Dónde está el problema

  Como la imagen se ve pero no encienden las lámparas, asumimos que la fuente y la lógica funcionan bien.

Herramientas que vamos a necesitar

  - Multímetro (tester)
  - Cámara para tomar algunas fotos (la función "macro" nos puede ayudar para que no salgan fuera de foco -borrosas- si lo hacemos a poca distancia)
  - Soldador y estaño

Personalidad requerida

  - Paciencia
  - Deseo de aprender
  - Capacidad de seguir instrucciones
  - Determinación

Seguridad

  Muchas de las pruebas requieren un multímetro (tester) aunque todas las pruebas son para hacer con el monitor apagado. Las pruebas de lámparas no requieren un multímetro pero CUIDADO porque los boltajes rondan entre los 600 y 1000V.
  No tomo responsabilidad por los daños que puedan ocurrirte a vos y al monitor. Si no te sentís con confianza, no lo pruebes y consultá con alguien que sepa.

Multímetro (tester)
  Si tenés uno de esos a los que se le ajusta manualmente la resistencia, setealo en 200 ohms. Juntá la punta negra con la roja. Debería leerse entre 0,1 y 0,5 ohms. Si se lee más de 1 ohm, hay algo mal con el multímetro, ya sea internamente, los cables o la pila.
  Esto es importante dado que un mal funcionamiento del multímetro resultará en lecturas incorrectas y seguramente en un mal diagnóstico.

  Si se lee 1 o "0L" significa que está fuera del rango de medición.

  No pruebes continuidad dado que algunos multímetros dan continuidad cuando la resistencia es menor a 1,5k ohms.

Posibles causas

- Capacitores en mal estado

  Los capacitores están marcados con la C en la placa. No hace falta que estén hinchados o reventados para funcionar mal. Con el tiempo, pueden sercarse o con la temperatura misma.
  Pueden estar fuera de su tolerancia o aumentar su ESR (resistencia).
  Los capacitores no nos van a dar un voltaje filtrado y estable, lo que puede estar causándonos el problema.
  Mi recomendación personal es la de reemplazar todos los capacitores, dado que su precio es bajo.
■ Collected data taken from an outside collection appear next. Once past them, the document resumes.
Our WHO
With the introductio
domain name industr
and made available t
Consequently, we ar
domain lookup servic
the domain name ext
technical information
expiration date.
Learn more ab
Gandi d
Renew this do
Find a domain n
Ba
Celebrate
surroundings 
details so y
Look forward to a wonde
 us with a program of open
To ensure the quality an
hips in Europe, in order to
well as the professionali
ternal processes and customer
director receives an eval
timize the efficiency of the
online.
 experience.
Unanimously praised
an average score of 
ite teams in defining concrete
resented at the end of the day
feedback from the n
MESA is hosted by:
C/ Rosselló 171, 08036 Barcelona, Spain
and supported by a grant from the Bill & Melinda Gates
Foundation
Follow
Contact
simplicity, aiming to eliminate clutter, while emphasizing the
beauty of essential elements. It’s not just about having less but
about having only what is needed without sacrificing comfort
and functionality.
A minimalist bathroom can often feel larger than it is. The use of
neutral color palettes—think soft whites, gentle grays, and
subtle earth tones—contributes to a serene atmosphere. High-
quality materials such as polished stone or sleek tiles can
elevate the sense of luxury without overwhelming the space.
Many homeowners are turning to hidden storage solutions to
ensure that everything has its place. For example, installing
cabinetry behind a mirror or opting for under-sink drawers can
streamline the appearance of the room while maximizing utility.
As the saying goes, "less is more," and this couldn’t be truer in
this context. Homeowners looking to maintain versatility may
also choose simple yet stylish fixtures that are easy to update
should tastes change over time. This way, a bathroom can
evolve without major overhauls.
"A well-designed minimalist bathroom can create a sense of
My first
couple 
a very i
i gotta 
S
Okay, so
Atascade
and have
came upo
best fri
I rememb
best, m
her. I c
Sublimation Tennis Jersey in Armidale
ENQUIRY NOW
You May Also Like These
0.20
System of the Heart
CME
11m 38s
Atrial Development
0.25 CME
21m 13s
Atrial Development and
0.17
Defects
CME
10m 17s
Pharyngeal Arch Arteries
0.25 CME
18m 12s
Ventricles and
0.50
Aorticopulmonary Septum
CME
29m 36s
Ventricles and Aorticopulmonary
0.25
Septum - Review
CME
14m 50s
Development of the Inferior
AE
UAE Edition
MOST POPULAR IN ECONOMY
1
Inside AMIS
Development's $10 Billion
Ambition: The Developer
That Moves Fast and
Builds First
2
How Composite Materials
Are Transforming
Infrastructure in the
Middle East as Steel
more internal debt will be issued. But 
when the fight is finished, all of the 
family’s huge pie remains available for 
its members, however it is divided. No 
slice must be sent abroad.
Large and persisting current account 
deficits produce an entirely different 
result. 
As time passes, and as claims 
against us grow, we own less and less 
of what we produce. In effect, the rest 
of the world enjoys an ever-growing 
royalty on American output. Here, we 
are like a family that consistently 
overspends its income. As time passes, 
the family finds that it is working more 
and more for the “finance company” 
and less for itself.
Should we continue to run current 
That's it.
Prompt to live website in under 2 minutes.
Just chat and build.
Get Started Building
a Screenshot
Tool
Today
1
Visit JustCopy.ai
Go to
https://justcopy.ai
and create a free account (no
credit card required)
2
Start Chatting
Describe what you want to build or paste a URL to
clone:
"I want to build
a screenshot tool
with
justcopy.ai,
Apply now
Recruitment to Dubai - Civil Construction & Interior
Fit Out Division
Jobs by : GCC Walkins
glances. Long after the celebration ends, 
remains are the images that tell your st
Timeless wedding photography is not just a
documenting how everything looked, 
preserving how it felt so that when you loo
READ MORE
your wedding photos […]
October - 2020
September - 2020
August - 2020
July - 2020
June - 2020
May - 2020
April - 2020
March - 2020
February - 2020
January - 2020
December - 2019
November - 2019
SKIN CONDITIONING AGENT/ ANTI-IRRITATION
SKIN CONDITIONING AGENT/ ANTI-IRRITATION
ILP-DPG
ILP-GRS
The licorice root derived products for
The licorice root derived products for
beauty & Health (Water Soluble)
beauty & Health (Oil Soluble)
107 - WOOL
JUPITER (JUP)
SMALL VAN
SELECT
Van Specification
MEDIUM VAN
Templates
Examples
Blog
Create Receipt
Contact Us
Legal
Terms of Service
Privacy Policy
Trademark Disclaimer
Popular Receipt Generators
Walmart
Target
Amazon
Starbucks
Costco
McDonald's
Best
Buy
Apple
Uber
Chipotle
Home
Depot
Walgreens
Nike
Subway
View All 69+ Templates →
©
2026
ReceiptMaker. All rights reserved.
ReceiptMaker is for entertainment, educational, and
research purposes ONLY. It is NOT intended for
En la medida de lo posible, con unos de reconocidas marcas como Nichicon, Panasonic, Rubycon, United Chemicon. Tal vez sean más caros que otros, pero su ESR (resistencia) es mucho menor a otro "igual" de marcas de segunda.
  Generalmente los capacitores de las placas son de marcas de menos que segunda, tales como Capxon, Samxon, Teapo, Elite, Suscon, etc.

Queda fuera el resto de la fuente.